◆ Problem statement: Only lines holding "decirnos" are needed; copy each of them from the data below.

◆ Material to process:

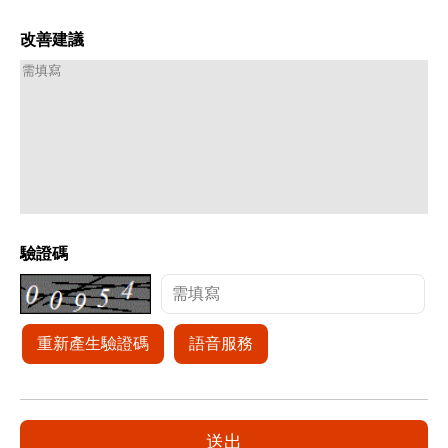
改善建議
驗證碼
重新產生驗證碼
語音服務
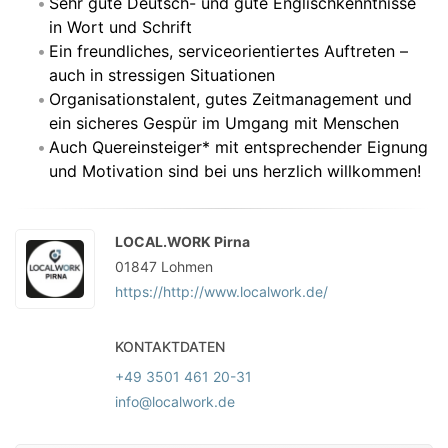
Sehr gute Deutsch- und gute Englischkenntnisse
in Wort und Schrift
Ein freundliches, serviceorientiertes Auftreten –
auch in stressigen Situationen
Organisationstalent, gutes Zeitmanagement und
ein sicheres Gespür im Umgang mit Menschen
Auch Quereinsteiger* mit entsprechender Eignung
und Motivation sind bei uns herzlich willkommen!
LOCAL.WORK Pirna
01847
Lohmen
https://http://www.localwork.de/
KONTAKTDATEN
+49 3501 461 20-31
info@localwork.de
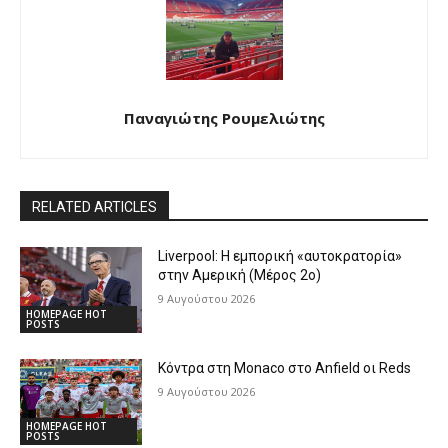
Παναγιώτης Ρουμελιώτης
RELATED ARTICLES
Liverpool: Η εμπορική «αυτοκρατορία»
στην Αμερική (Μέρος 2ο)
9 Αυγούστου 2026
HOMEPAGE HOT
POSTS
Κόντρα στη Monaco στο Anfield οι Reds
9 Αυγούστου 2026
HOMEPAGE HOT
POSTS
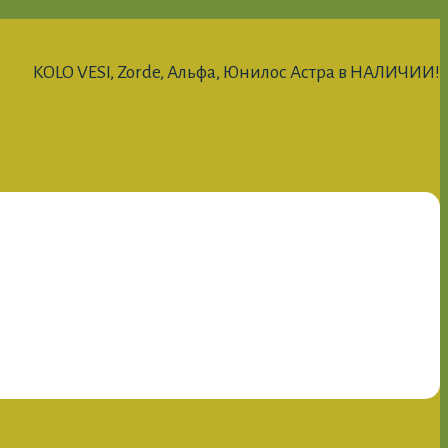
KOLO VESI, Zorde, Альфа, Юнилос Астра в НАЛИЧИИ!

* * *

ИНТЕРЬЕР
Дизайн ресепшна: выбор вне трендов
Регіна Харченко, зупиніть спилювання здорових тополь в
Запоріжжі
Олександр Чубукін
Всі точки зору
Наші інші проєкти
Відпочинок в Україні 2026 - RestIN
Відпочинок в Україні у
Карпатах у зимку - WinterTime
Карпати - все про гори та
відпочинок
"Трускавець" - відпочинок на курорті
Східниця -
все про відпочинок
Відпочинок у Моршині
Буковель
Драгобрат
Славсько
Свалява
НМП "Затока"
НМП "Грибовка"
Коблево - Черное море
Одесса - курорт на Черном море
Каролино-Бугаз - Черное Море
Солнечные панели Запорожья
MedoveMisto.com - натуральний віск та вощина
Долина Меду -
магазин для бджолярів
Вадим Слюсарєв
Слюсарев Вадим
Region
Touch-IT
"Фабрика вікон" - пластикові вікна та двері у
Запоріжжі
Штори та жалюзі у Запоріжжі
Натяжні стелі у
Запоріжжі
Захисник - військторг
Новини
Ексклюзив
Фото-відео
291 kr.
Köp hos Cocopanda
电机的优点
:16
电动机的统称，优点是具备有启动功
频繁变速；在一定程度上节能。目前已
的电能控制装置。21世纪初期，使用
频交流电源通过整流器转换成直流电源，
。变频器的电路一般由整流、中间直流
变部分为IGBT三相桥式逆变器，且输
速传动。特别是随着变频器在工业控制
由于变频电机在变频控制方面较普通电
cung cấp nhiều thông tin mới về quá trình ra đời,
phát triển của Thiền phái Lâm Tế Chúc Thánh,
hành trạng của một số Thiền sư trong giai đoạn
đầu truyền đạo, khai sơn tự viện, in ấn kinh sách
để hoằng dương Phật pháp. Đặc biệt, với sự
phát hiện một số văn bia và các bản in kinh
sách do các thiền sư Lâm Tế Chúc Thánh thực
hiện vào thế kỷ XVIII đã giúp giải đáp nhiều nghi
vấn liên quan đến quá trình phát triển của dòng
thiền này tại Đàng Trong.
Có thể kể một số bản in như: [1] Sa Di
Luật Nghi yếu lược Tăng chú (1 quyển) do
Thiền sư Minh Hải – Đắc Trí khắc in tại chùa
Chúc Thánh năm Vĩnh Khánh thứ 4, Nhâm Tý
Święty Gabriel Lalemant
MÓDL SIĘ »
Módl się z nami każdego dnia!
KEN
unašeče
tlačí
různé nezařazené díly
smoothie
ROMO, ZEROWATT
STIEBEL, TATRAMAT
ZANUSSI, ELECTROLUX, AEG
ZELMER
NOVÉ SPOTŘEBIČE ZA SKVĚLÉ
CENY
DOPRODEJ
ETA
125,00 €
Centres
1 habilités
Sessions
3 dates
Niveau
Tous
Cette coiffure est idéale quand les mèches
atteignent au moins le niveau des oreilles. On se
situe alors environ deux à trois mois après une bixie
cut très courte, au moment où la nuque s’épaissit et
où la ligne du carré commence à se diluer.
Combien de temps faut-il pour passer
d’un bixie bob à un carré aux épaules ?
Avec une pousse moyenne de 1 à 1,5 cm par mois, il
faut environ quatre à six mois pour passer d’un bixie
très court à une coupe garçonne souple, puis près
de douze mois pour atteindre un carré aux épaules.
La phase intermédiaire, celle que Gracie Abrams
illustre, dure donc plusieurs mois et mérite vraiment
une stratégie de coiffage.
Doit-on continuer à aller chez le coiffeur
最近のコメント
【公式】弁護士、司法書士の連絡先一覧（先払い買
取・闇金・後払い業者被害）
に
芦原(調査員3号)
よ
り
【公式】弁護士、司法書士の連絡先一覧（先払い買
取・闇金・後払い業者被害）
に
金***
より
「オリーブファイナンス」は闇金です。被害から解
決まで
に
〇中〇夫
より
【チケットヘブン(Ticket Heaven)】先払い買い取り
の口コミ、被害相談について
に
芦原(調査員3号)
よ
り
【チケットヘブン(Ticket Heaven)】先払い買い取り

* * *

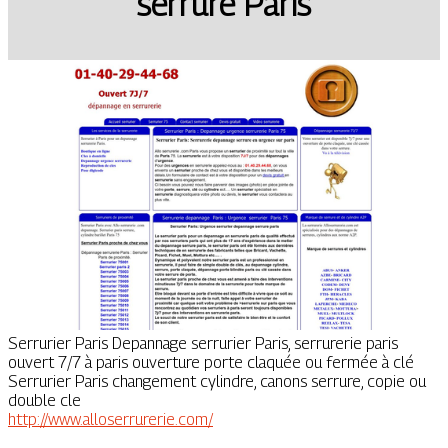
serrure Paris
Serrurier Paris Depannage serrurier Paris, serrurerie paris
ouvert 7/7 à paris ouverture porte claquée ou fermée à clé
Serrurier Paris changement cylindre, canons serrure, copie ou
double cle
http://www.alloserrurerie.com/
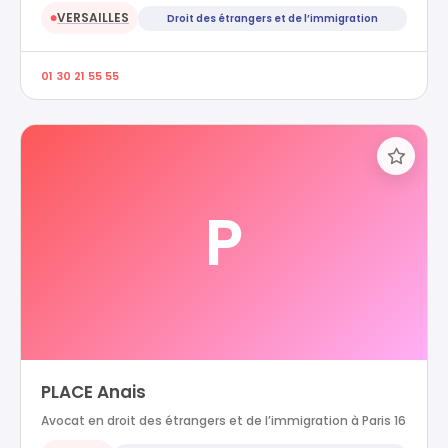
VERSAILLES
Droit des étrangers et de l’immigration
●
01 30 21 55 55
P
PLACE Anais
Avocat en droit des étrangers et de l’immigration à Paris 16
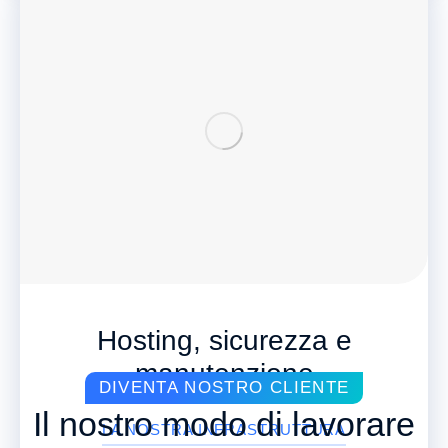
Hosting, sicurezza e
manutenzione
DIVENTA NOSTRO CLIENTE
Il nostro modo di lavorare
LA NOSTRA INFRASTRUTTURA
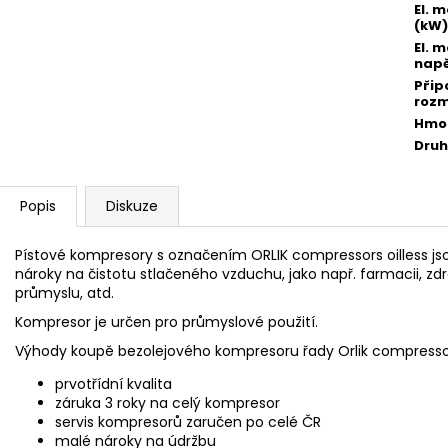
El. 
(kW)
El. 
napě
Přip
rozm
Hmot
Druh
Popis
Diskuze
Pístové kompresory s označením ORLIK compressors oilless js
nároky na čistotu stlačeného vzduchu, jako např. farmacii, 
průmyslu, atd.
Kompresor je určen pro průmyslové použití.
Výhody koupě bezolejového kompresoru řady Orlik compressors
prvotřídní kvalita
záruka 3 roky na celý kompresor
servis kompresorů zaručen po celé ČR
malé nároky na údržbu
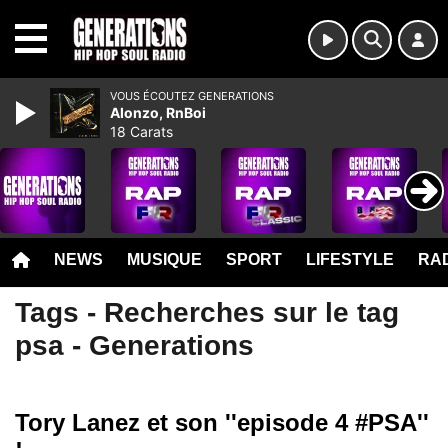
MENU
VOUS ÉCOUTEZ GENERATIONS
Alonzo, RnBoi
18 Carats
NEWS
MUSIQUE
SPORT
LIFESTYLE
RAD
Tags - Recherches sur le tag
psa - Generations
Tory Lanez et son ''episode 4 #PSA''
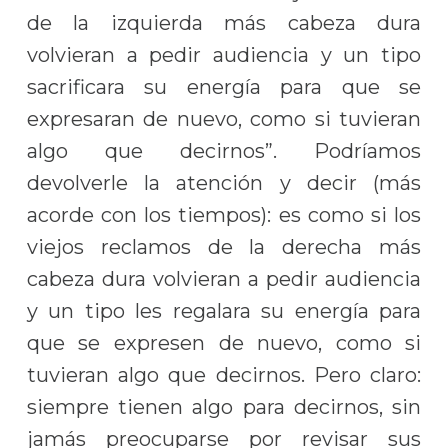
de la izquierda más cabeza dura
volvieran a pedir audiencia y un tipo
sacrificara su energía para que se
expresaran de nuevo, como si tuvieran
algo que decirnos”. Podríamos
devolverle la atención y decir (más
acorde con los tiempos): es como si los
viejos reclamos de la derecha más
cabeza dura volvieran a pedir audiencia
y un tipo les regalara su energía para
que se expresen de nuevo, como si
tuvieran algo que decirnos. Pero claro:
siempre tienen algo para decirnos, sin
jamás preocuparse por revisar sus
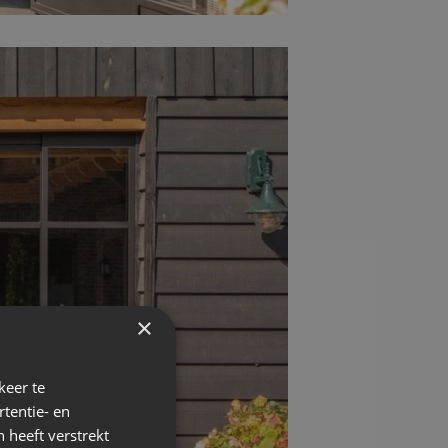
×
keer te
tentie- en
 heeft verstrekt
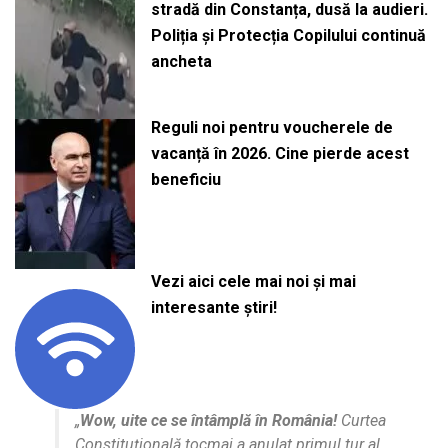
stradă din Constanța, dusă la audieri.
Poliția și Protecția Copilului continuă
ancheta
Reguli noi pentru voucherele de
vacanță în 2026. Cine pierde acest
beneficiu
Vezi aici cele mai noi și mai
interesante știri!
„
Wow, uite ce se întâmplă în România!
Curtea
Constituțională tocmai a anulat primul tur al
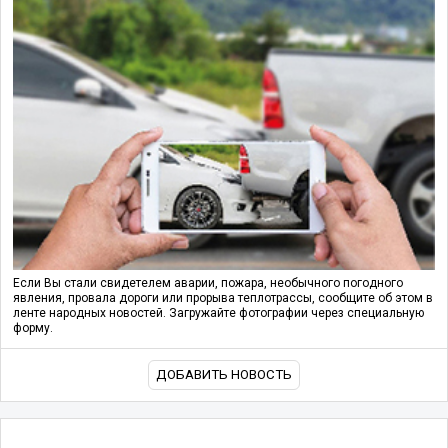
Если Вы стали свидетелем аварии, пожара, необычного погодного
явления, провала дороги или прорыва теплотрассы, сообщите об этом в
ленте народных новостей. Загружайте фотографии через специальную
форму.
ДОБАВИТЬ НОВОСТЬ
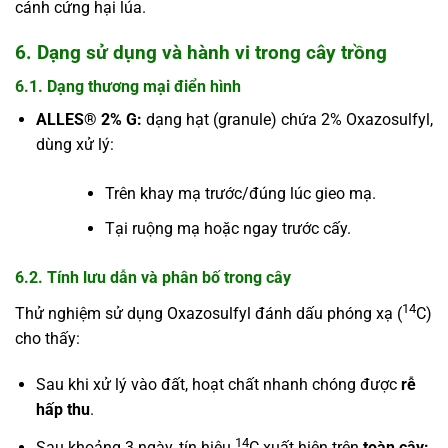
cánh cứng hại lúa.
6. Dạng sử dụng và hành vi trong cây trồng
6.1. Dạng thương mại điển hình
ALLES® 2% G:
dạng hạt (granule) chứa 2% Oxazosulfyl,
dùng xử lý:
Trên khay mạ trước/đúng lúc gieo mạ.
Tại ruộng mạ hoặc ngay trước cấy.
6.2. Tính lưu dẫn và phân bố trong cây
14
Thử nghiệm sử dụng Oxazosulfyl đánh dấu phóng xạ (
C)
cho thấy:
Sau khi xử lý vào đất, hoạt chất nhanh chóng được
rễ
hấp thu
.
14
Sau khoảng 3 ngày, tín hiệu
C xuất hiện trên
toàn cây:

◆ Expected output:
algo que decirnos”. Podríamos
tuvieran algo que decirnos. Pero claro:
siempre tienen algo para decirnos, sin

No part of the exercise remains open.